*** Excerpted records Section Begins ***

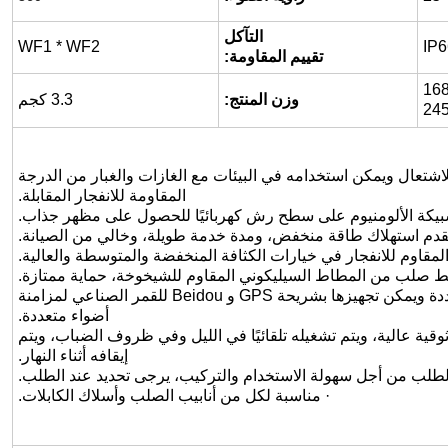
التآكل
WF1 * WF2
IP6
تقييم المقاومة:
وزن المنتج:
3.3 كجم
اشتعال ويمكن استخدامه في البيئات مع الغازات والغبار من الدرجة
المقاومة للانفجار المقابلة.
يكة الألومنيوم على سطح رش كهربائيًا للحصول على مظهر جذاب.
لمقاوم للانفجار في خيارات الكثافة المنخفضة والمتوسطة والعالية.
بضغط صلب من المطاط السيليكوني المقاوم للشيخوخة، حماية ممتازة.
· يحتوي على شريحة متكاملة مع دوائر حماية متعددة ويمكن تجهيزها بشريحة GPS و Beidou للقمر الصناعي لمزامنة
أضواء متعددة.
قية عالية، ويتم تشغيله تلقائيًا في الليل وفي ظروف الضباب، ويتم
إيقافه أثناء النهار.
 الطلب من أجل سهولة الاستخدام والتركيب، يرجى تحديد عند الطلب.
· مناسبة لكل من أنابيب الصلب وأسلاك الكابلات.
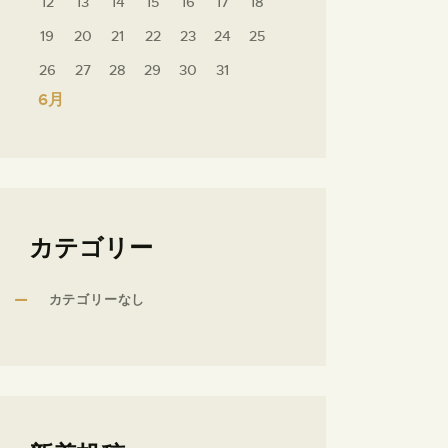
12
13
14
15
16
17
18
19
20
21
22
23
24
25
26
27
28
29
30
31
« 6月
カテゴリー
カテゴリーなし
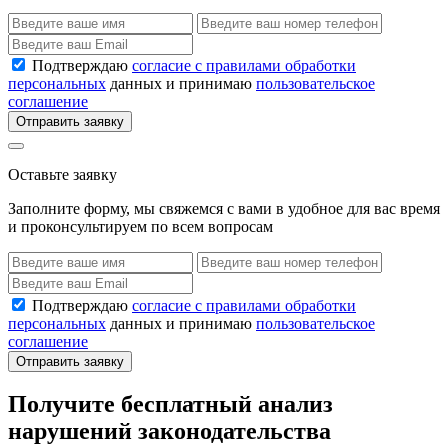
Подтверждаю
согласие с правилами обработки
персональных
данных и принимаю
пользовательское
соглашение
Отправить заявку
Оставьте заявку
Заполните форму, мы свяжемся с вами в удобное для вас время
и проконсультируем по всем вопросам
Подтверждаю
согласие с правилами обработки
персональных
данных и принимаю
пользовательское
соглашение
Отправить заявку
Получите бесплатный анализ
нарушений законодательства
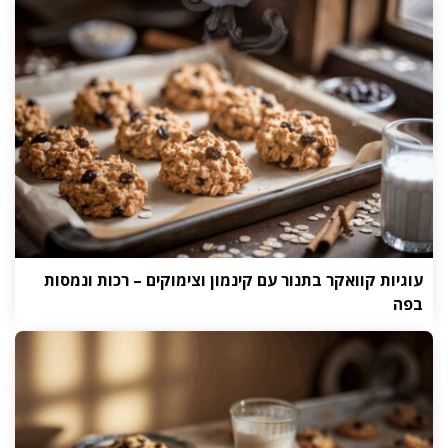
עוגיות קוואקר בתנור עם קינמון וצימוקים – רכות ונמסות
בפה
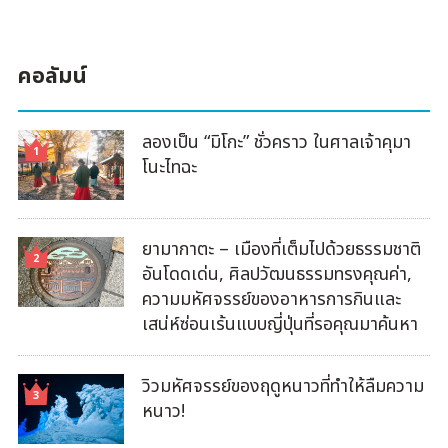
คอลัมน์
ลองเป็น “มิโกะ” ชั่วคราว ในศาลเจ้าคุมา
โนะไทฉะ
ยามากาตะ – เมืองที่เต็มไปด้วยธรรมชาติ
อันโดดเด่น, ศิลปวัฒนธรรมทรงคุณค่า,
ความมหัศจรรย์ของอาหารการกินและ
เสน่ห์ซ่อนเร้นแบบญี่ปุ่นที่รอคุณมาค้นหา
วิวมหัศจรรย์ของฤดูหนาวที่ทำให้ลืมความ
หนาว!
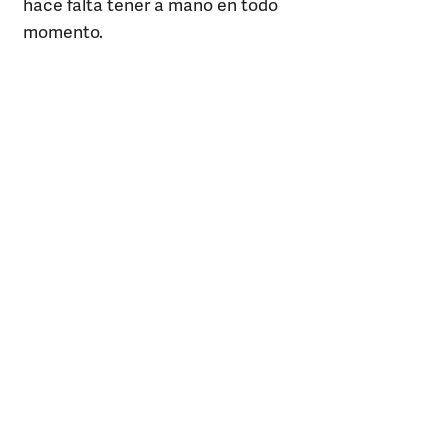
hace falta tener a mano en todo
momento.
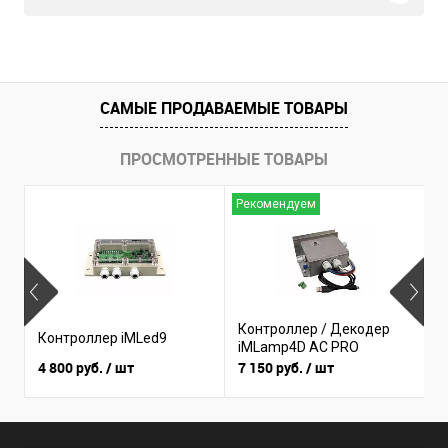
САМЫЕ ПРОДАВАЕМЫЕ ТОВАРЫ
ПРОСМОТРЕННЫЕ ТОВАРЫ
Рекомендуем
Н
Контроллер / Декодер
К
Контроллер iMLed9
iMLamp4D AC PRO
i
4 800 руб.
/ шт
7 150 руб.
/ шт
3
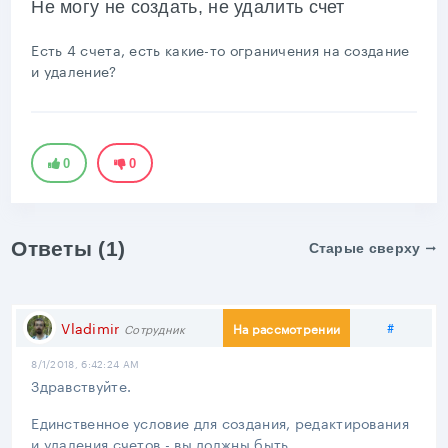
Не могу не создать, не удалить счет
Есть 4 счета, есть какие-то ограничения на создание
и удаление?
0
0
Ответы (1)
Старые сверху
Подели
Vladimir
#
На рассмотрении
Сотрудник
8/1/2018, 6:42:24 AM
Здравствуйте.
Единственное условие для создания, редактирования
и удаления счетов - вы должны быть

*** Excerpted records Section Ends ***
*** Excerpted records Section Begins ***

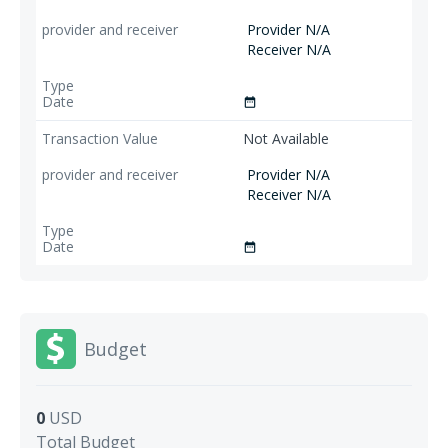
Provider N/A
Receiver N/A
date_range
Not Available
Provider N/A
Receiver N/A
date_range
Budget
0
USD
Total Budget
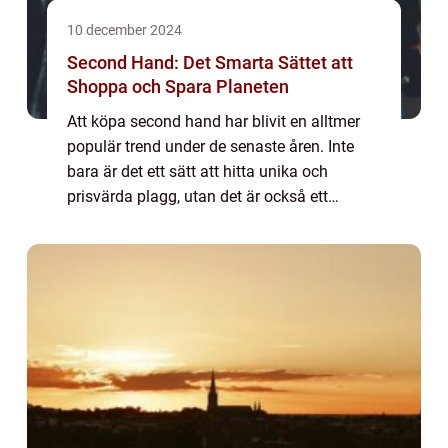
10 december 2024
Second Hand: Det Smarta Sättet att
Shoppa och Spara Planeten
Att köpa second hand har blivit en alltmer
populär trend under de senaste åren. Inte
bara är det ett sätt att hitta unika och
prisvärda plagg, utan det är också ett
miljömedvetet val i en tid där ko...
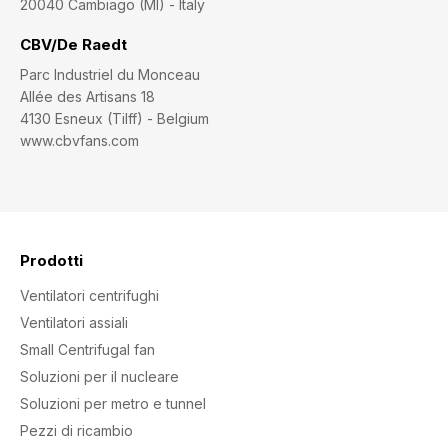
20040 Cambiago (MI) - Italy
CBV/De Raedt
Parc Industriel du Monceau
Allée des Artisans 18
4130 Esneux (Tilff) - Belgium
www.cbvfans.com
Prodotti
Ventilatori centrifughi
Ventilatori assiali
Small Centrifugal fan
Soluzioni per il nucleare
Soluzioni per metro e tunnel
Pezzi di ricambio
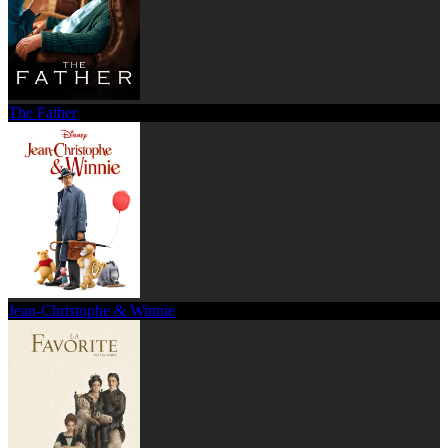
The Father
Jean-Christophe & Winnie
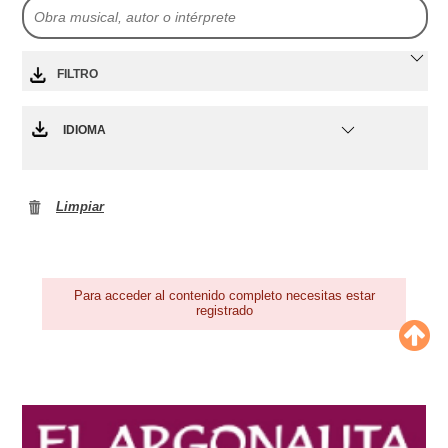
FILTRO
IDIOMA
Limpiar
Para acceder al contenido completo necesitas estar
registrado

*** Excerpted records Section Ends ***
*** Excerpted records Section Begins ***

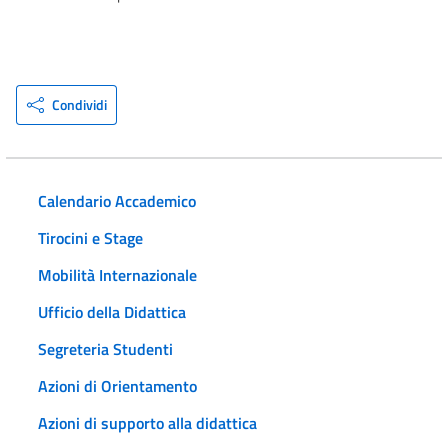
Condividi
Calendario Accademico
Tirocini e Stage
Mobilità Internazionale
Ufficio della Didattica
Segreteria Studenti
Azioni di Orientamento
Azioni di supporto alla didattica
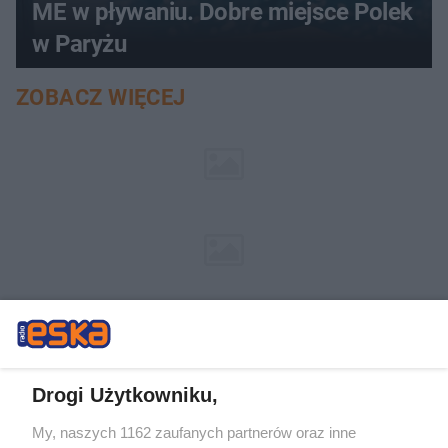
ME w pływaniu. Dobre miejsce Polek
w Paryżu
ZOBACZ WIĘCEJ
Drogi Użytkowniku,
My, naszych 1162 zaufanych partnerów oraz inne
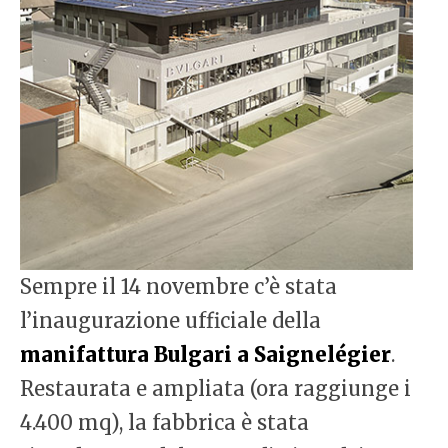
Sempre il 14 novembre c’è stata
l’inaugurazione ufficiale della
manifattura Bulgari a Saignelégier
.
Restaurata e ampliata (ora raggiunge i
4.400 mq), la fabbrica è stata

*** Excerpted records Section Ends ***

Task item:
Text only, no pictures: please print exactly the lines above from the line with "ME w pływaniu. Dobre miejsce Polek" up to and including the line with "4.400 mq), la fabbrica è stata", and nothing else.

Your response:
ME w pływaniu. Dobre miejsce Polek
w Paryżu
ZOBACZ WIĘCEJ
Drogi Użytkowniku,
My, naszych 1162 zaufanych partnerów oraz inne
Sempre il 14 novembre c’è stata
l’inaugurazione ufficiale della
manifattura Bulgari a Saignelégier
.
Restaurata e ampliata (ora raggiunge i
4.400 mq), la fabbrica è stata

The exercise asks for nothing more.